ExpertiseConstruction, Project Management, Environmental Management
Became a Chartered Engineer in 2022 (CEng)
Obtained an MBA during the Covid-19 lockdowns
COP26 participant under the WFEO Working Group on SDG13
A day in my life
As a project manager my responsibilities cover everything around time, cost, quality and health and safety for each project.
Building energy-related assets, whether generation, distribution or storage, is at the intersection between mechanical, electrical and civil engineering. It requires a lot of interface management and efficient communication.
Proactive planning of works on site allows our construction teams to coordinate efficiently, optimise project delivery programmes and always adhere to H&S and construction best practice.
Effective management of multiple contractual packages can be challenging, however engineering builds the discipline required to deal with issues that inevitably occur during any construction project.
My current projects on battery energy storage facilities require a lot of logistics management as the majority of equipment is sourced from different parts of the world (primarily EU and Asia).
Seeing something you have worked really hard on, day in day out for months or even years at time, actually come to existence is unparalleled for me personally.
Which individual project or person inspired you to become a civil engineer?
My father introduced me to civil engineering from a young age.
I spent a lot of summers growing up shadowing him on construction sites, bit scared yet ecstatic, fascinated by the scale of things and the speed of transformation from one year to the next.
The effort and commitment of everyone involved to achieve a common goal that would provide actual value to a lot of people in the long term always felt like a very noble idea to me.
We asked Evangelos…
I would recommend a career in civil engineering because …
An engineer’s way of thinking and problem-solving skillset can be applied in any sector or industry.
Even though a PM’s remit is much broader than that of a specialised engineer, core engineering principles still apply to every aspect of my work.
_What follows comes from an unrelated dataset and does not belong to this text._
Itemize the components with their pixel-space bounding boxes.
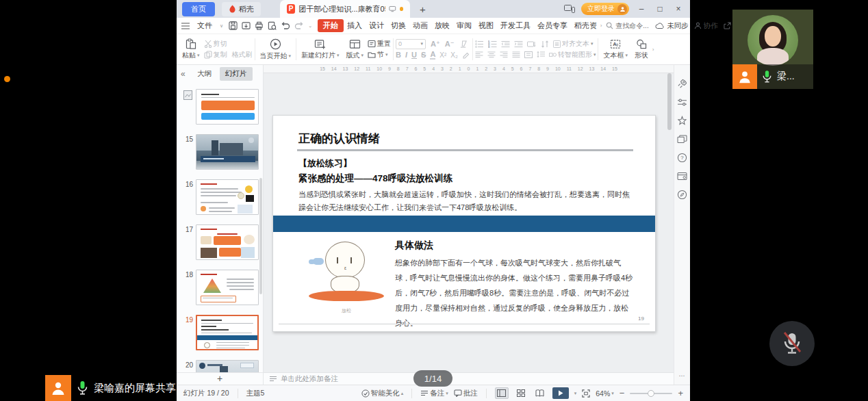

These are some qualities that are instilled through civil engineering yet can be applied to anything, from academia to finance:
- Planning ahead and programming of works,
- progress monitoring and reporting to stakeholders,
- quality management and constructability assessments, and
- cost-saving through optimisation of processes, replicability and modularisation of design.
However, seeing something you have worked really hard on, day in day out for months or even years at time, actually come to existence is unparalleled for me personally.
This is what brought me into the construction sector and will keep me in the industry for the rest of my life.
Complete this phrase: I’m a civil engineer, but I’m also …
What about being a civil engineer gets you out of bed each morning?
At the moment, getting us to net zero.
What’s one great thing that you love about civil engineering that you didn’t know until you started working in the industry?
The amount of work that there is to be done! Be that in traditional industry, energy or technology, civil engineers are involved in pretty much every aspect of our civilisations’ development, in one way or another!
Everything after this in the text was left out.